§ Activity
The lines needed are those below that contain the word "大阪経済大学"; copy each one.

Items from a dataset:
• • • • • • •
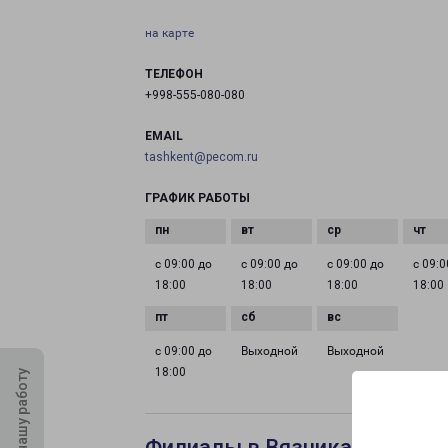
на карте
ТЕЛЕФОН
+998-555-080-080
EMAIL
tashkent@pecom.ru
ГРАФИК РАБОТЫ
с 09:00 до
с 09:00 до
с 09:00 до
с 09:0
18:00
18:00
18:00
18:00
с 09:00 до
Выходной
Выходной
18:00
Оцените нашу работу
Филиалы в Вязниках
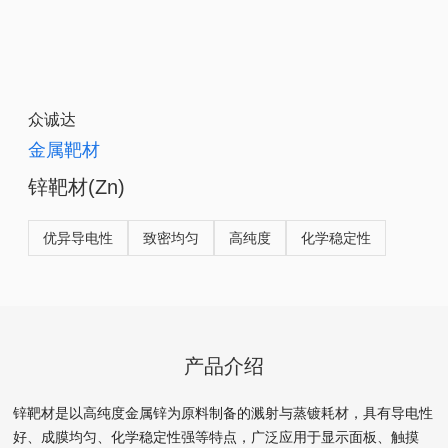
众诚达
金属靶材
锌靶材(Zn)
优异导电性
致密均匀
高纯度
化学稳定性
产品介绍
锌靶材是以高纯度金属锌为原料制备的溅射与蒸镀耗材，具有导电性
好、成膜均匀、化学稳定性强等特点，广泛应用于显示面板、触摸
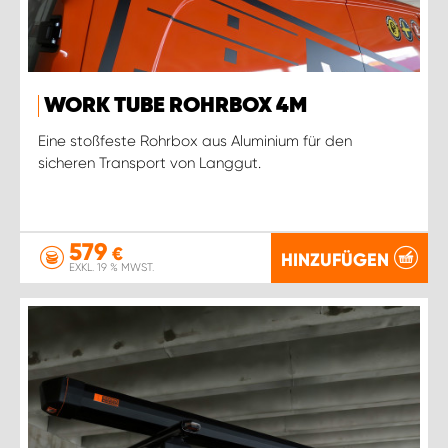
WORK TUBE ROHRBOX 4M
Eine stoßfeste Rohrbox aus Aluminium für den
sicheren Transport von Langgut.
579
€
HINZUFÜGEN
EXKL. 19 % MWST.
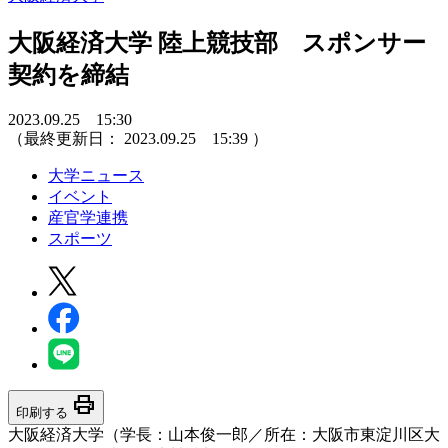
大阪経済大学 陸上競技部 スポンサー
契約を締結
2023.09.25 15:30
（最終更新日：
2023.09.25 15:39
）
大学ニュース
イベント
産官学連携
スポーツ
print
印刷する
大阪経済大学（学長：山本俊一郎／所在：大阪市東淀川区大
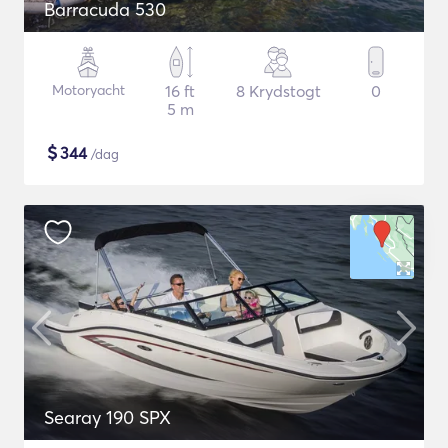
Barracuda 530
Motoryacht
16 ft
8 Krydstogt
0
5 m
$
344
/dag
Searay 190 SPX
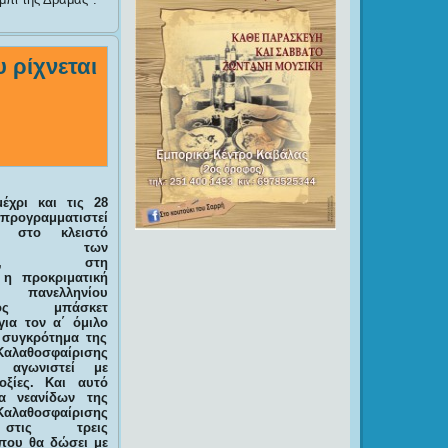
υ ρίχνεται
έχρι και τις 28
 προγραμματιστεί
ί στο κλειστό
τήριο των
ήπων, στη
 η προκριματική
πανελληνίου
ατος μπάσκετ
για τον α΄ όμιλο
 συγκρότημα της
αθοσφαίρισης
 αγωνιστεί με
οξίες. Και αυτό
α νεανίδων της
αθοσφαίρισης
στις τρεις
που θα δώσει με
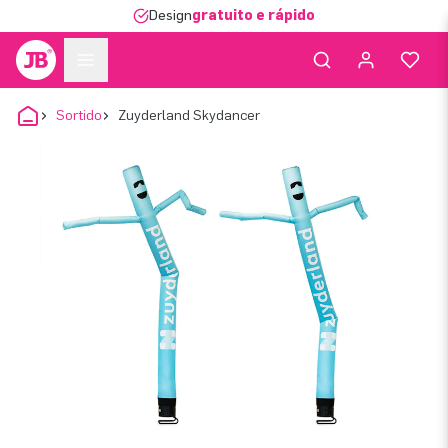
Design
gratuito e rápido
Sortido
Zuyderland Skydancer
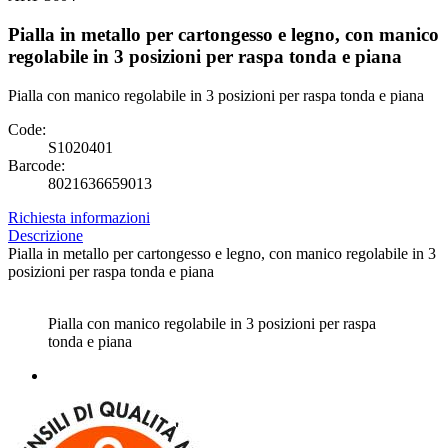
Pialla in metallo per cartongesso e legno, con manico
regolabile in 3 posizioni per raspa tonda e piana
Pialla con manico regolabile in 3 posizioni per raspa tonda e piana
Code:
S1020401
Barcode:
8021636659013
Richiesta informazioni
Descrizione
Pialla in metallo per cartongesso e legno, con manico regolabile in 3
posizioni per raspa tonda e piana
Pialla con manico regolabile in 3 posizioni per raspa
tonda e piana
• • • • • • •
§ Your response
大阪経済大学 陸上競技部 スポンサー
大阪経済大学（学長：山本俊一郎／所在：大阪市東淀川区大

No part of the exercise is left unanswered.